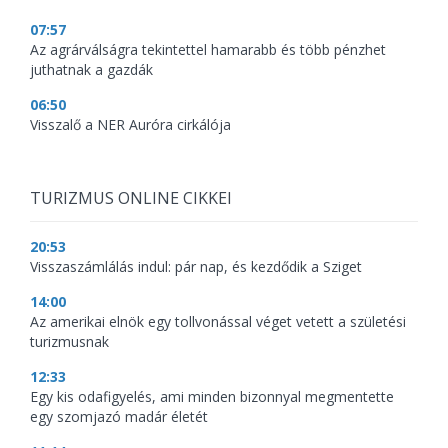
07:57
Az agrárválságra tekintettel hamarabb és több pénzhet
juthatnak a gazdák
06:50
Visszalő a NER Auróra cirkálója
TURIZMUS ONLINE CIKKEI
20:53
Visszaszámlálás indul: pár nap, és kezdődik a Sziget
14:00
Az amerikai elnök egy tollvonással véget vetett a születési
turizmusnak
12:33
Egy kis odafigyelés, ami minden bizonnyal megmentette
egy szomjazó madár életét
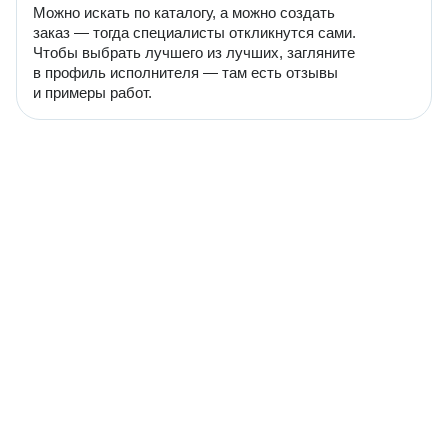
Можно искать по каталогу, а можно создать
заказ — тогда специалисты откликнутся сами.
Чтобы выбрать лучшего из лучших, загляните
в профиль исполнителя — там есть отзывы
и примеры работ.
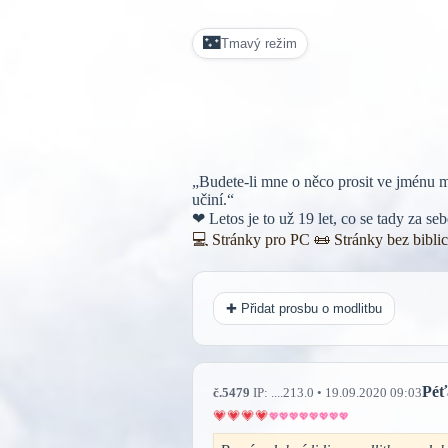
🌃
Tmavý režim
„Budete-li mne o něco prosit ve jménu m
učiní.“
❤ Letos je to už 19 let, co se tady za s
💻 Stránky pro PC
📜
Stránky bez bibli
✚ Přidat prosbu o modlitbu
Péť
č.5479
IP: ....213.0 • 19.09.2020 09:03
------------------------------------------------
__Problem__
Every line from the one holding "Tmavý režim" through the final line of the listing must be echoed exactly; leave out all other lines.

__Solution for this problem__
Tmavý režim
„Budete-li mne o něco prosit ve jménu m
učiní.“
❤ Letos je to už 19 let, co se tady za s
💻 Stránky pro PC
📜
Stránky bez bibli
✚ Přidat prosbu o modlitbu
Péť
č.5479
IP: ....213.0 • 19.09.2020 09:03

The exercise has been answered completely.